Debut author Winsome Bingham—whose picture book Soul Food Sunday (Abrams), illustrated by C.G. Esperanza, was selected as one of the New York Times’ best children’s books of 2021—has faced a difficult journey, transitioning from teacher and soldier to disabled Army veteran and then author. However, certain things remain constant: her love for children, for stories, and for soul food.

“We can thank the Virginia Department of Education,” Bingham says, for her decision to become a writer. Previously a teacher in Hampton City schools, she was tasked with creating stories to accompany alternative assessments for her special education students. “I started by writing stories for my kids to teach them skills and strategies, and then they started telling me to put them in them.” Her stories were a hit.

Raised by her great-grandmother on the “tiny island” of Jamaica before coming to the U.S., Bingham’s first exposure to what she calls “real books” was in her great-grandmother’s room. “My great-granny was a reader,” Bingham says, “and so my aunts and my grandmother who lived in America and England would send her boxes of Nancy Drew, Hardy Boys, and Bobbsey Twins.
I would sneak them out and read them.”

After suffering a traumatic brain injury during military service, Bingham says, she became interested in writing again. “One of the goals for me was to get back to what I enjoy doing.” Bowling was one passion, and writing was the other. “I just started writing stories, and all my stories centered around kids, I guess, because I love kids.”

Bingham’s therapist at the Department of Veterans Affairs is a strong proponent of reading books as a tool for recovery—specifically picture books, considering Bingham’s injury. “As I was reading them, the format was sticking in my brain,” she says. “I liked them because they were quick reads, but they were fun.”

When her therapist pushed her to work on overcoming trauma and fear, she shared Roller Coaster by Marla Frazee. “I loved it, loved it, loved it,” Bingham says. The illustrations were full of people of color and people of all body types queuing up for the eponymous attraction.

A chance Twitter communication with Frazee kindled a friendship between the two. “I was shocked she responded to me out of a million people,” Bingham recalls. When Bingham wrote a picture book featuring a grief support group in the wake of the Parkland shooting in Florida, Frazee asked to read it—and promptly forwarded the manuscript to her agent. “Her agent said, ‘If you ever write a middle grade novel, since you have a middle grade voice, let me be the first to read it.’ But because I’ve always used picture books, even when I taught high school, I knew picture books weren’t only for lower grades.”

In 2018, with Frazee’s encouragement, Bingham attended the SCBWI conference in New York City, where she was invited to submit to an editor. “It was because of Frazee I was at that SCBWI conference, and because of her I got up one morning, had an idea, and it took me 20 minutes to write a manuscript.”

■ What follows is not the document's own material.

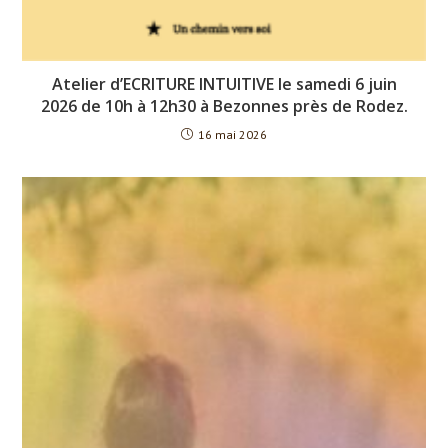
Atelier d’ECRITURE INTUITIVE le samedi 6 juin
2026 de 10h à 12h30 à Bezonnes près de Rodez.
16 mai 2026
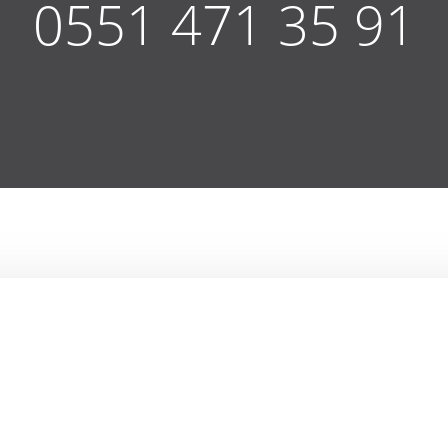
0551 471 35 91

Frazee was impatient for a response while Bingham was more relaxed. The editor called just as Bingham was walking into a therapy session, and said she wanted to buy her book. “I was screaming so loud the therapist rushed into the room,” Bingham says.

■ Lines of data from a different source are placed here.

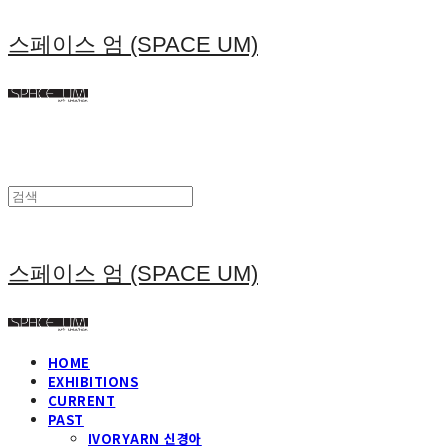
스페이스 엄 (SPACE UM)
스페이스 엄 (SPACE UM)
HOME
EXHIBITIONS
CURRENT
PAST
IVORYARN 신경아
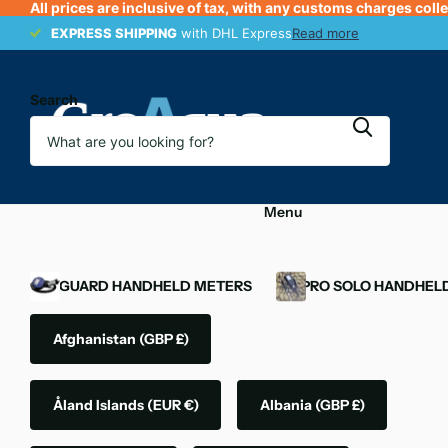
All prices are inclusive of tax, with any customs charges coll
EXPRESS SHIPPING
EXPRESS SHIPPING
with DHL Express
Read more
Search
Menu
OXYGUARD HANDHELD METERS
YSI PRO SOLO HANDHEL
Afghanistan
(GBP £)
Åland Islands
(EUR €)
Albania
(GBP £)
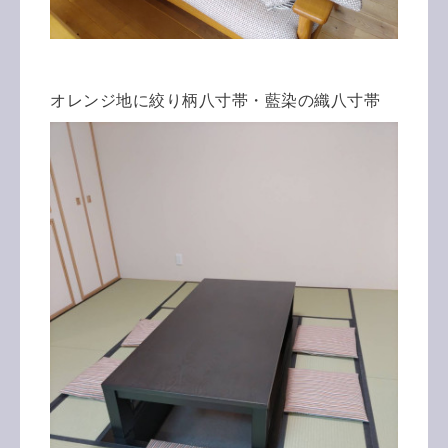
オレンジ地に絞り柄八寸帯・藍染の織八寸帯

That book, Life Is Beautiful, did not, however, become Bingham’s debut, despite selling first and landing her an agent—Hannah Mann at Writers House. Rather, Bingham recalls, “Soul Food came about because I went to Highlights and an editor fell in love with it.” Soul Food Sunday was purchased by editor Emma Ledbetter at Abrams in a two-book deal.

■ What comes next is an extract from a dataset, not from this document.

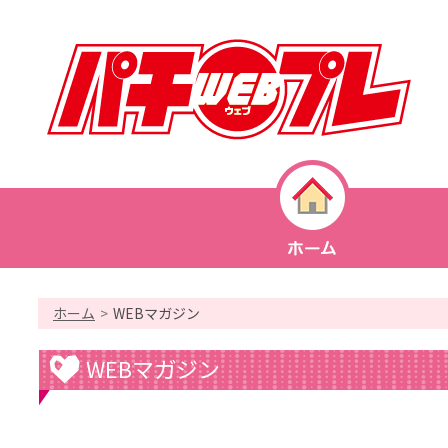
TOP
ホーム
WEBマガジン
ページ
WEBマガジン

Based on Bingham’s own foundational cooking memories, Soul Food Sunday tells the story of an eclectic Black family gathering where a grandmother teaches her young grandson how to prepare the meal. A passionate cook, Bingham places special importance on the role of food in bringing people together. “We’re so different,” she says, “but we all have this connection of cooking together, talking trash, and eating. Even though the food in this book, the mac and cheese, the collard greens, may be specific to our culture, every culture has food that feeds their soul as well.”

Bingham is effusive in her praise for Soul Food Sunday illustrator C.G. Esperanza, who was Ledbetter’s only choice for this project. “Look at what he captured,” Bingham says, “the slice of life, of beauty.”

Among Bingham’s upcoming projects are The Walk, a picture book about voting as a community act; Listen, Mama, a picture book about a girl whose mother has PTSD, billed by Bingham as “a memoir in picture book format”; and an early chapter book series titled Fort Goode, which describes the experience of living on military bases as a kid.

Though she deeply admires established authors like Sharon G. Flake, Jason Reynolds, and Jacqueline Woodson, the writers Bingham finds most inspiring haven’t been published yet. “I’m in the position to see the slew of new creatives coming through the ranks,” she says. “Publishing is getting ready to be turned upside down.”